A situação vai-se agravando e o narrador apenas denota o profundo egoísmo de se sentir lesado na perda do bem estar trazido pelo casamento quatro anos atrás. Um dia, ao regressar a casa, depois de uma viagem de negócios ao estrangeiro, vê acentuado o processo de transformação da mulher: na marquise ela deixou a forma humana e convertera-se numa árvore. Que seca na estação outonal, mas promete reflorescer ao chegar a primavera.
A metáfora é engenhosa, a escrita fluida, embora desconcerte a inserção dos pensamentos da mulher, quando já na nova condição, porque dela só conhecêramos a versão do marido enquanto ainda não se convertera num vegetal.
3. No Manual de Sobrevivência de um Escritor João Tordo lembra o conselho de Aristóteles para os aprendizes de feiticeiro nas artes da escrita: “Se queres escrever bem pensa como um sábio, mas expressa-te como as pessoas comuns.” E o de E.B. White: “Não escrevas sobre o Homem, escreve sobre um homem.” Sobre o qual não se conte tudo, mantendo uma margem de sugerido, porque senão, segundo Voltaire, estaria garantido ser chato.
Interessante, então, a forma como João Tordo sugere o trabalho da escrita: o seu autor é como o oleiro sem forno, que vai moldando laboriosamente o romance, tendo o cuidado de saber que o primeiro molde é inconsistente, uma espécie de plasticina húmida que ainda não servirá.

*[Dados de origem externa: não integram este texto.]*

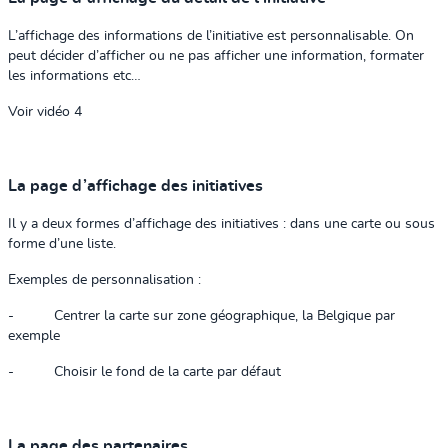
L’affichage des informations de l’initiative est personnalisable. On
peut décider d’afficher ou ne pas afficher une information, formater
les informations etc…
Voir vidéo 4
La page d’affichage des initiatives
Il y a deux formes d’affichage des initiatives : dans une carte ou sous
forme d’une liste.
Exemples de personnalisation :
-
Centrer la carte sur zone géographique, la Belgique par
exemple
-
Choisir le fond de la carte par défaut
La page des partenaires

Ele avisa, igualmente, quão perigoso pode ser esse trabalho, quão difícil será sair dele incólume. Porque exige esforço, deixa um lastro pesado e abre uma clareira em volta de quem nele se arrisca.
4. Un Parrain à la Maison Blanche aparece na altura certa, quando faltam cem dias para a eleição que definirá o futuro de Donald Trump. Fabrizio Calvi, o seu autor, é um jornalista respeitado, que esteve ligado ao «Libération» desde a sua criação. Agora juntou documentos comprovativos em como o pato bravo nova-iorquino conseguiu a sua fortuna ao associar-se à Mafia, que lhe permitiu vencer a concorrência, mormente através do recurso a sindicatos controlados pela associação criminosa. Comportando-se como um Padrinho contou com a ajuda de Roy Cohn, célebre advogado, que fora cão de fila do senador McCarthy na época da caça aos comunistas e sempre defendeu as causas mais consonantes com os interesses da mais extrema direita norte-americana. E ainda hoje conta com réplicas desse tipo de colaboradores como é exemplo esse Roger Stone que, escandalosamente, indultou para não cumprir a pena de prisão decidida judicialmente e por ele enviado de visita a Julian Assange, quando quis da Wikileaks a publicação de documentos pirateados a Hillary Clinton.
Donald Trump na Casa Branca não é apenas uma história de fanatismo ideológico na cúpula do poder norte-americano. É, sobretudo, o crime organizado a aceder a tão perigosa ascensão.